The Modify Module¶
diogenes.modify
provides tools for manipulating arrays and
generating features.
- Cleaning
- Selection
- Feature generation
In-place Cleaning¶
Diogenes provides two functions for data cleaning:
diogenes.modify.modify.replace_missing_vals()
, which replaces missing values with valid onces.diogenes.modify.modify.label_encode()
which replaces strings with corresponding integers.
For this example, we’ll look at Chicago’s “311 Service Requests - Tree Debris” data on the Chicago data portal (https://data.cityofchicago.org/)
import diogenes
data = diogenes.read.open_csv_url('https://data.cityofchicago.org/api/views/mab8-y9h3/rows.csv?accessType=DOWNLOAD',
parse_datetimes=['Creation Date', 'Completion Date'])

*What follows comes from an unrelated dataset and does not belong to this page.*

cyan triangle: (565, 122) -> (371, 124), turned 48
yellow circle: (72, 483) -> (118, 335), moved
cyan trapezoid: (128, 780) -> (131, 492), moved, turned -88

The last row of this data set repeats the labels. We’re going to go ahead and omit it.
data = data[:-1]
data.dtype
dtype((numpy.record, [('Creation Date', '<M8[ns]'), ('Status', 'O'), ('Completion Date', '<M8[ns]'), ('Service Request Number', 'O'), ('Type of Service Request', 'O'), ('If Yes, where is the debris located?', 'O'), ('Current Activity', 'O'), ('Most Recent Action', 'O'), ('Street Address', 'O'), ('ZIP Code', '<f8'), ('X Coordinate', '<f8'), ('Y Coordinate', '<f8'), ('Ward', '<f8'), ('Police District', '<f8'), ('Community Area', '<f8'), ('Latitude', '<f8'), ('Longitude', '<f8'), ('Location', 'O')]))
We’re going to predict whether a job is still open, so our label will ultimately be the “Status” column.
from collections import Counter
print Counter(data['Status']).most_common()
[('Completed', 94431), ('Completed - Dup', 13912), ('Open', 144), ('Open - Dup', 6)]
We’ll remove the label from the rest of the data later. First, let’s do some cleaning. Notice that we have some missing data for our floating point variables (encoded as numpy.nan)
import numpy as np
print sum(np.isnan(data['ZIP Code']))
print sum(np.isnan(data['Ward']))
print sum(np.isnan(data['X Coordinate']))
270
31
39
Sklearn can’t tolerate these missing values, so we have to do something
with them. Probably, a statistically sound thing to do with this data
would be to leave these rows out, but for pedagogical purposes, let’s
assume it makes sense to impute the data. We can do that with
diogenes.modify.modify.replace_missing_vals()
.
We could, for instance, replace every nan with a 0:
data_with_zeros = diogenes.modify.replace_missing_vals(data, strategy='constant', constant=0)
print sum(np.isnan(data_with_zeros['ZIP Code']))
print sum(data_with_zeros['ZIP Code'] == 0)
0
277
Looks like there were a few entries that had 0 for a zip code already.
For the purposes of this tutorial, we will go ahead and replace missing values with the most frequent value in the column:
data = diogenes.modify.replace_missing_vals(data, strategy='most_frequent')
Our data also has a number of string columns. Strings must be converted
to numbers before Scikit-Learn can analyze them, so we will use
diogenes.modify.modify.label_encode()
to convert them
print Counter(data['If Yes, where is the debris located?']).most_common()
data, classes = diogenes.modify.label_encode(data)
print Counter(data['If Yes, where is the debris located?']).most_common()
print classes['If Yes, where is the debris located?']
[('Parkway', 44385), ('Alley', 43146), ('', 16145), ('Vacant Lot', 4817)]
[(2, 44385), (1, 43146), (0, 16145), (3, 4817)]
['' 'Alley' 'Parkway' 'Vacant Lot']
Note that classes
is a dictionary of arrays where each key is the
column name and each value is an array of which string each number
represents. For example, if we wanted to find out what category 1
represents, we would look at:
classes['If Yes, where is the debris located?'][1]
'Alley'
and find that category 1 is ‘Alley’
Selection¶
Diogenes provides a number of functions to retain only columns and rows matching a specific criteria:
diogenes.modify.modify.choose_cols_where()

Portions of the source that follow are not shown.